Let’s create a simple Pod that runs a container that sleeps.
$ vi pod-insecure.yml
apiVersion: v1
kind: Pod
metadata:
name: security-context-test-1
spec:
containers:
- image: busybox:1.30.1
name: busybox
args:
- sleep
- "3600"
kubectl apply -f pod-insecure.yml
Verify that its running and list the available devices in the container. Notice it will only display few devices which doesn’t pose any harm. There are also no block devices, specifically the nvme0n1p1 which is the host’s file system disk.
kubectl get pods
$ kubectl exec security-context-test-1 -- ls -la /dev
total 4
drwxr-xr-x 5 root root 360 Dec 18 10:59 .
drwxr-xr-x 1 root root 4096 Dec 18 10:59 ..
lrwxrwxrwx 1 root root 11 Dec 18 10:59 core -> /proc/kcore
lrwxrwxrwx 1 root root 13 Dec 18 10:59 fd -> /proc/self/fd
crw-rw-rw- 1 root root 1, 7 Dec 18 10:59 full
drwxrwxrwt 2 root root 40 Dec 18 10:59 mqueue
crw-rw-rw- 1 root root 1, 3 Dec 18 10:59 null
lrwxrwxrwx 1 root root 8 Dec 18 10:59 ptmx -> pts/ptmx
drwxr-xr-x 2 root root 0 Dec 18 10:59 pts
crw-rw-rw- 1 root root 1, 8 Dec 18 10:59 random
drwxrwxrwt 2 root root 40 Dec 18 10:59 shm
lrwxrwxrwx 1 root root 15 Dec 18 10:59 stderr -> /proc/self/fd/2
lrwxrwxrwx 1 root root 15 Dec 18 10:59 stdin -> /proc/self/fd/0
lrwxrwxrwx 1 root root 15 Dec 18 10:59 stdout -> /proc/self/fd/1
-rw-rw-rw- 1 root root 0 Dec 18 10:59 termination-log
crw-rw-rw- 1 root root 5, 0 Dec 18 10:59 tty
crw-rw-rw- 1 root root 1, 9 Dec 18 10:59 urandom
crw-rw-rw- 1 root root 1, 5 Dec 18 10:59 zero
Delete the Pod.
kubectl delete -f pod-insecure.yml
Let’s create another Pod, but this time let’s add the securityContext parameter under the Pod’s spec.
$ vi pod-privileged.yml
apiVersion: v1
kind: Pod
metadata:
name: security-context-test-2
spec:
containers:
- image: busybox:1.30.1
name: busybox
args:
- sleep
- "3600"
securityContext:
privileged: true
Run the new Pod and list the devices again. This time, we could now see more devices including the host file system disk nvme0n1p1, which can become a major security issue for our Pod.
Delete the pod.
kubectl delete -f pod-privileged.yml
Let’s now create a third pod that has Pod security contexts and container-level security contexts.
$ vi pod-secured.yml
apiVersion: v1
kind: Pod
metadata:
name: security-context-test-3
spec:
securityContext:
runAsNonRoot: true
runAsUser: 1000
runAsGroup: 1000
containers:
- image: busybox:1.30.1
name: busybox
args:
- sleep
- "3600"
securityContext:
runAsUser: 2000
readOnlyRootFilesystem: true
kubectl apply -f pod-secured.yml
This Pod has two levels of security:
the Pod security context ensures that the container process does not run as root (“runAsNonRoot”) and sets the user ID of the container process to 1000
the container security context sets the container process’ user ID to 2000 and sets the root file system to read-only.

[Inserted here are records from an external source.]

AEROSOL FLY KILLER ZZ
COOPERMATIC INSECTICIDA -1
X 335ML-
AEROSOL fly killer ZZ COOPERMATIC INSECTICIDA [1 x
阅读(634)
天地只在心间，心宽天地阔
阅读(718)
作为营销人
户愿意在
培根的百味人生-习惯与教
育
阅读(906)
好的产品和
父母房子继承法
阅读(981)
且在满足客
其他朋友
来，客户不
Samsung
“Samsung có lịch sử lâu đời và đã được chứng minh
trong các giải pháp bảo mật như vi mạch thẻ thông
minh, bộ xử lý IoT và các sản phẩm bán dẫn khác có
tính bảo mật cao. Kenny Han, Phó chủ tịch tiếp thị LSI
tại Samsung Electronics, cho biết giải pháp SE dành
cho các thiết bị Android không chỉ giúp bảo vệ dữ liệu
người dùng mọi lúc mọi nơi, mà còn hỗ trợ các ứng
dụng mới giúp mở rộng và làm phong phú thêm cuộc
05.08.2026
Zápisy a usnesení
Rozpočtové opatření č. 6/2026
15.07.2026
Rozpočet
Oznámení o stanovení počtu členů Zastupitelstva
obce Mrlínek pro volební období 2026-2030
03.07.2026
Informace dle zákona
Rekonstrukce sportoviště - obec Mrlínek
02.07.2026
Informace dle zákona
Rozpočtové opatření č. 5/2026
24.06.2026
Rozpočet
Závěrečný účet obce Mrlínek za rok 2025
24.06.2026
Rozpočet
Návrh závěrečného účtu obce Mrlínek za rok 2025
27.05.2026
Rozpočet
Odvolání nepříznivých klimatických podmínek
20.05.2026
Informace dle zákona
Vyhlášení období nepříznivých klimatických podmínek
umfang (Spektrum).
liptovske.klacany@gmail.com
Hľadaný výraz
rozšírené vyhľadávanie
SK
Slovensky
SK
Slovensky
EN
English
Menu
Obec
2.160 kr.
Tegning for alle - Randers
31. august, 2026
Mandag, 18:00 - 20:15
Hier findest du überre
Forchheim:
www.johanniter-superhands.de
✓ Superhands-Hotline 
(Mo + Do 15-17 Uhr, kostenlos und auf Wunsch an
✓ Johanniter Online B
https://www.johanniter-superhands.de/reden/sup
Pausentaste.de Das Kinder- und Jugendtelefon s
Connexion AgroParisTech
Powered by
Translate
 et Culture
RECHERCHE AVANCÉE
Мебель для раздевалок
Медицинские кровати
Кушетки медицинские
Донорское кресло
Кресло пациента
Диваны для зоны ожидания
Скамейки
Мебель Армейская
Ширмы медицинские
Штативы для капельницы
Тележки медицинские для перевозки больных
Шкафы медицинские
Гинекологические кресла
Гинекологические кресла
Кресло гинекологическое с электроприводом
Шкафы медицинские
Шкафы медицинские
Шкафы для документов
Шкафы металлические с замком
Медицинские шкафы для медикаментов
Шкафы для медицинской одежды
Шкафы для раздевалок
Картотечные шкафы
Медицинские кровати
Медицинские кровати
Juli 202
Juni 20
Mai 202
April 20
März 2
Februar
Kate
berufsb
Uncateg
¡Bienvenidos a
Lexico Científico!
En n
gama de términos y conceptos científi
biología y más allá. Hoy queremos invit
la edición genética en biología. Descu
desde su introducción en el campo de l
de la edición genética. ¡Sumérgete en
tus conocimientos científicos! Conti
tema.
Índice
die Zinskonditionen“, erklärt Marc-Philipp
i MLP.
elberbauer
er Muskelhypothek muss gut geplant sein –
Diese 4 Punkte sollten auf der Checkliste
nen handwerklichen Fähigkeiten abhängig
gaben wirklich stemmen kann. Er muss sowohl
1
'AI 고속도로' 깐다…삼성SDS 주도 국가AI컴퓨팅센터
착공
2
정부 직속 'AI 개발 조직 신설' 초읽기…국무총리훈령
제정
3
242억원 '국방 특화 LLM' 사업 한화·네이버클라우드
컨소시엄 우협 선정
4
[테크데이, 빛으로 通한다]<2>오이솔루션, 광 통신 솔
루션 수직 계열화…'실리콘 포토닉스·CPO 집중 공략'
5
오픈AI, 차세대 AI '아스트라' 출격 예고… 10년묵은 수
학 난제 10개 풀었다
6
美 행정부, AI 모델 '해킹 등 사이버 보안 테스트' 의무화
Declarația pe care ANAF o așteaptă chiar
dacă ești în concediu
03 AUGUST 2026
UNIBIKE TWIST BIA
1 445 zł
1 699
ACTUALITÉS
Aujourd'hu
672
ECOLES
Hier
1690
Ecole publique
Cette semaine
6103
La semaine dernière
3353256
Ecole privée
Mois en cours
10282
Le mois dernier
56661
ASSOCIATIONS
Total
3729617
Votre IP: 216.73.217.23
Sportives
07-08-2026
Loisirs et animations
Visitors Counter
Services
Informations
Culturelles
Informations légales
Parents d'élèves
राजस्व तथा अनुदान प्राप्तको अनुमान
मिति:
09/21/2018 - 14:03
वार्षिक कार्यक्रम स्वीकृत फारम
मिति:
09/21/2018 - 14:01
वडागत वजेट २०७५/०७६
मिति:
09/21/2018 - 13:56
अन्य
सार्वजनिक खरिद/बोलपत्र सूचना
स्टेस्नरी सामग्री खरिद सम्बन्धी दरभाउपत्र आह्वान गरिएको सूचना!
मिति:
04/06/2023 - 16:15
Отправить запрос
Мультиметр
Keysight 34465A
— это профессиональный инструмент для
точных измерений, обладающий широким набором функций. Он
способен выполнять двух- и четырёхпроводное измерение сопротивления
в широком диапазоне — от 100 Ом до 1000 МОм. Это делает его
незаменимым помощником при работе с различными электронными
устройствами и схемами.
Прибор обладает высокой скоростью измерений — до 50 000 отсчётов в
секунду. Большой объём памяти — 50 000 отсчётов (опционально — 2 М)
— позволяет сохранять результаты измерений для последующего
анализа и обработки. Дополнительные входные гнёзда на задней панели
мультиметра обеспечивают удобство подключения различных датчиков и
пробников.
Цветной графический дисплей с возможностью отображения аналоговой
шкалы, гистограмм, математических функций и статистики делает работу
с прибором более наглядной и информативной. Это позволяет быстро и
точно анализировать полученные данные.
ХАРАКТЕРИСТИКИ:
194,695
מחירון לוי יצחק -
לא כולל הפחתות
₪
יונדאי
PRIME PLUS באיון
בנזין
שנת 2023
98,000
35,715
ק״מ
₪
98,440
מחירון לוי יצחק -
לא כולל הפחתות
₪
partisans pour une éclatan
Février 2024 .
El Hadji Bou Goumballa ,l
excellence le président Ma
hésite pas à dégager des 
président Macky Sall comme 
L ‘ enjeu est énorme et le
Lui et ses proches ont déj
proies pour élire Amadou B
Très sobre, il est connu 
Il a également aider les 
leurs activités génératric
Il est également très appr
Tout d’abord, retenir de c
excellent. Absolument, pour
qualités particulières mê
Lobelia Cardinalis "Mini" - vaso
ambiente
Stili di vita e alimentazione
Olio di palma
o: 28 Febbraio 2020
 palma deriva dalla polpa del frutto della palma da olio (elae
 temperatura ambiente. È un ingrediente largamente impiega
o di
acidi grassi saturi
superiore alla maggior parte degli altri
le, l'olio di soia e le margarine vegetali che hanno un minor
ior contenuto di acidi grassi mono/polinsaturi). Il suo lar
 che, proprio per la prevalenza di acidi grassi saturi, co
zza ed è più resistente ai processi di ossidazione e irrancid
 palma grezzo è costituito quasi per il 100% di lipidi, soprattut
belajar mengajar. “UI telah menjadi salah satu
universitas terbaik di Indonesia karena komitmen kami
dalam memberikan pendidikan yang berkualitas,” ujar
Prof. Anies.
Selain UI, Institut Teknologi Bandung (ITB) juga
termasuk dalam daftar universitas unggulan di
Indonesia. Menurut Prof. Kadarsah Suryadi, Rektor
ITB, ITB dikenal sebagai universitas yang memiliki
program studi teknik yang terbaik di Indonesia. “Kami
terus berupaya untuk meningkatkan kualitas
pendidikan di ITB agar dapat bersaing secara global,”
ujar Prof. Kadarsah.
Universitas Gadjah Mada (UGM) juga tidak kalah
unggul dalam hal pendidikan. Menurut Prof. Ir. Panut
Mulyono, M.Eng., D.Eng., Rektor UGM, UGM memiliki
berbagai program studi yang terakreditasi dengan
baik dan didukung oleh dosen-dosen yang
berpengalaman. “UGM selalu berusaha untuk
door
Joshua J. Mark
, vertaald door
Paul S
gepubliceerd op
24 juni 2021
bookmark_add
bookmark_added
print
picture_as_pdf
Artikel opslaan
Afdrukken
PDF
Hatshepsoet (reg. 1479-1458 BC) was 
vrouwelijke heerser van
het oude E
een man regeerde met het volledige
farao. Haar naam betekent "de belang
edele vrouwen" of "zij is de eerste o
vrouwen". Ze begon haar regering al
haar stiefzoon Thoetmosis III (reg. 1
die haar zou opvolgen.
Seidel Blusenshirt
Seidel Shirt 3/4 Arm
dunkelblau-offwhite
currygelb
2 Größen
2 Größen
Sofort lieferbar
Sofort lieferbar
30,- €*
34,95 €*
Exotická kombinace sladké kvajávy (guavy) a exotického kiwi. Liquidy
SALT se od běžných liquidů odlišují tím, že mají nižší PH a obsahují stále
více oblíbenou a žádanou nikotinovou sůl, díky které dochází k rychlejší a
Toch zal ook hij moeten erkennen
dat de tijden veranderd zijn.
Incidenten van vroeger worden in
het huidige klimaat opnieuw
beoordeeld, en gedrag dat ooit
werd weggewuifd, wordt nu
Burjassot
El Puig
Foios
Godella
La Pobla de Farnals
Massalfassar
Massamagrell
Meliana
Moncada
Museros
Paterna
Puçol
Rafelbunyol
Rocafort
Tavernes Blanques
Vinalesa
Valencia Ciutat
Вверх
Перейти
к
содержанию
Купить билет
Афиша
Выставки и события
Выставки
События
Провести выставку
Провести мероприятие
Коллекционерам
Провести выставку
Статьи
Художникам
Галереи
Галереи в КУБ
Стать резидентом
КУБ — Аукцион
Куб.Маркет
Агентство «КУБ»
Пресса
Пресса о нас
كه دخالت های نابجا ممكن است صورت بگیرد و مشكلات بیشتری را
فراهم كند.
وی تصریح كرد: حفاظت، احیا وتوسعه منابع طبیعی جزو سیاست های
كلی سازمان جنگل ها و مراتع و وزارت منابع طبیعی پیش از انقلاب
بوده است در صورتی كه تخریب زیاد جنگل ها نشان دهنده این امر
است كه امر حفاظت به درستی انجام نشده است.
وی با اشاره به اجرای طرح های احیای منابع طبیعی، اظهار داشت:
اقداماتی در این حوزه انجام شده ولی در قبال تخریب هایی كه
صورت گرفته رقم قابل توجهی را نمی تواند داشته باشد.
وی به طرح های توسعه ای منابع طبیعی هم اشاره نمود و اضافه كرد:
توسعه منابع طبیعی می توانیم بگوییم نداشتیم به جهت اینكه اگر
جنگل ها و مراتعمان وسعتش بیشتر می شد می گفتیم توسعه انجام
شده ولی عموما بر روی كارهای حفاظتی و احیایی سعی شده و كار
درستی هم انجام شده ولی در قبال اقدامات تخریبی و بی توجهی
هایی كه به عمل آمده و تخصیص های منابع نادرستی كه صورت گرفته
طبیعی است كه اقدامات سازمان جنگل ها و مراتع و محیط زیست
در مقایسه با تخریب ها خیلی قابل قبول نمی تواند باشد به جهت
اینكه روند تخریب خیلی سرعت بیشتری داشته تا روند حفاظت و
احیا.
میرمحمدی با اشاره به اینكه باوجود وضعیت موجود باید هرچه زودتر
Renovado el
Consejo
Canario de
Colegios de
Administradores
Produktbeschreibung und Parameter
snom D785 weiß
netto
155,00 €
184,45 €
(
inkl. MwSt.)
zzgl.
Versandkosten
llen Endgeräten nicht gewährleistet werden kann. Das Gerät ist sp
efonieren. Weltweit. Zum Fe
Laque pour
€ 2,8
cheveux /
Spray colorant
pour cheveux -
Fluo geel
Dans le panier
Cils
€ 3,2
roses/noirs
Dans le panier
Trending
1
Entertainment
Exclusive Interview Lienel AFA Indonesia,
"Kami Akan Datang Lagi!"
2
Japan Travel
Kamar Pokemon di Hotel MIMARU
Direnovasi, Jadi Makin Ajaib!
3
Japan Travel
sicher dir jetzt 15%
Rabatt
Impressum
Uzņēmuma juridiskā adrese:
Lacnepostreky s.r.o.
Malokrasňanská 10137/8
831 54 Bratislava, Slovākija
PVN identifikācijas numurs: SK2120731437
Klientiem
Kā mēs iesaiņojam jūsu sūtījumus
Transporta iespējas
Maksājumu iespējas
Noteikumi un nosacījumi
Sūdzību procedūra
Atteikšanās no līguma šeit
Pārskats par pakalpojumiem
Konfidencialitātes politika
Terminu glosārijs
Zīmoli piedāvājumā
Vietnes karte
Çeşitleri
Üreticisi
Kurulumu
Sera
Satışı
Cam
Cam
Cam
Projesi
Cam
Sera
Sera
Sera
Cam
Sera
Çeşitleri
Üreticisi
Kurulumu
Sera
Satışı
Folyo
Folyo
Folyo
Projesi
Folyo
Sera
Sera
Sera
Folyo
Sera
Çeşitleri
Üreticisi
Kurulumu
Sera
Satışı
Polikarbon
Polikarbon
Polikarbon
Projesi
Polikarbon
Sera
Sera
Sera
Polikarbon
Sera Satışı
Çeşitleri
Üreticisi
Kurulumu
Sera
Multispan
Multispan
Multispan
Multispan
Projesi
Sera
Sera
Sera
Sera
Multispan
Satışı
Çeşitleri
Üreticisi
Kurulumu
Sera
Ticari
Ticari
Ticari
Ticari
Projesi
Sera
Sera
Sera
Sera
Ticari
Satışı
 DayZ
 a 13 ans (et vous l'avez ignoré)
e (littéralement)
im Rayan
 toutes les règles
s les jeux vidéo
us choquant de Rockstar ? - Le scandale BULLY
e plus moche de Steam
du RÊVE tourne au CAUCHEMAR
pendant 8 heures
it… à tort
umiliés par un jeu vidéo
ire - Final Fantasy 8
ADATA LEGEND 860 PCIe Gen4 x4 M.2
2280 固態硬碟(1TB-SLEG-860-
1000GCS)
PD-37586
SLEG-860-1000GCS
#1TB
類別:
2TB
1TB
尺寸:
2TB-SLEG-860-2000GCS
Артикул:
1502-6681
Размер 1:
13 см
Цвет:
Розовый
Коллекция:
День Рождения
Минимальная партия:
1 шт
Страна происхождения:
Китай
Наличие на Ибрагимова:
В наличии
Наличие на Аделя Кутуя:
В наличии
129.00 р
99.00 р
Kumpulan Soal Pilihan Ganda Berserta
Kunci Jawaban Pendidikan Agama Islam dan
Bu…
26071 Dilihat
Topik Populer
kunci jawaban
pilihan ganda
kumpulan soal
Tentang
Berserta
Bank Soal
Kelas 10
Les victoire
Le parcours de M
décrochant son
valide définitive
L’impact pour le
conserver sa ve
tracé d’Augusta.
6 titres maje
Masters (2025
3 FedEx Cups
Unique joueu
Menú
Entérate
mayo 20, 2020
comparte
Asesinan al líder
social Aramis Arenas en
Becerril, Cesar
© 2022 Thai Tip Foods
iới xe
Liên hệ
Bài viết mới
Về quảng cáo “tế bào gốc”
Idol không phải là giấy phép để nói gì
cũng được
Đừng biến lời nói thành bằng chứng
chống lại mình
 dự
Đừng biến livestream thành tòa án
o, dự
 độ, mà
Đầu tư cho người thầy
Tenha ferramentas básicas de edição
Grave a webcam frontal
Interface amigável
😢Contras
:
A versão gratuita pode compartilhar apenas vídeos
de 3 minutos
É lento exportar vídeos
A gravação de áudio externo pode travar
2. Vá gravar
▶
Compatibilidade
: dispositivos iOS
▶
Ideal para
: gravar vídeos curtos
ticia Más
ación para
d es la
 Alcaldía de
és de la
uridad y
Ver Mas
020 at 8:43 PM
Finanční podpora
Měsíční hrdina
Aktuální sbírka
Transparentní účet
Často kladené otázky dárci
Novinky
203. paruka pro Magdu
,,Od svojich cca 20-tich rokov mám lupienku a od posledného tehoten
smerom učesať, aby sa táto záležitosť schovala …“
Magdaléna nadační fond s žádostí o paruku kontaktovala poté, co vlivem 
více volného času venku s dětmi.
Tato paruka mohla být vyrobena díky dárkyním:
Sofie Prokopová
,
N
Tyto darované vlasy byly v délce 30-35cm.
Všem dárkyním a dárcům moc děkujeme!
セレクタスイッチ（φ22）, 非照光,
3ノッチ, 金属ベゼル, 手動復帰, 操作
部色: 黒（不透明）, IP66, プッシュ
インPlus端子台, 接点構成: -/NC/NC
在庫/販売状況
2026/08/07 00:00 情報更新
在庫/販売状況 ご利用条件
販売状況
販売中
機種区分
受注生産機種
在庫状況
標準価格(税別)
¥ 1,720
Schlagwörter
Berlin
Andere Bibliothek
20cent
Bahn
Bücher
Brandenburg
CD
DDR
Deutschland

Check the running processes inside this Pod. Notice that all the processes are owned by the user ID 2000. We can see that the container security context overrides the USER ID setting in the Pod security context when both security contexts include the same field. Whenever possible you should not run as root.
$ kubectl exec security-context-test-3 -it -- ps
PID USER TIME COMMAND
1 2000 0:00 sleep 3600
16 2000 0:00 ps
Now try to create a test.txt in the /tmp directory. This will fail because the filesystem is read-only. When possible, it is best to use read-only root file systems to harden your container environments. A best practice is to use volumes to mount any files that require modification, allowing the root file system to be read-only.
$ kubectl exec security-context-test-3 -it -- touch /tmp/test.txt
touch: /tmp/test.txt: Read-only file system
command terminated with exit code 1
Before we officially close this lab, make sure to destroy all resources to prevent incurring additional costs.
$ time eksctl delete cluster -f eksops.yml
Note that when you delete your cluster, make sure to double-check the AWS Console and ensure that the Cloudformation stacks (which we created by eksctl) are dropped cleanly.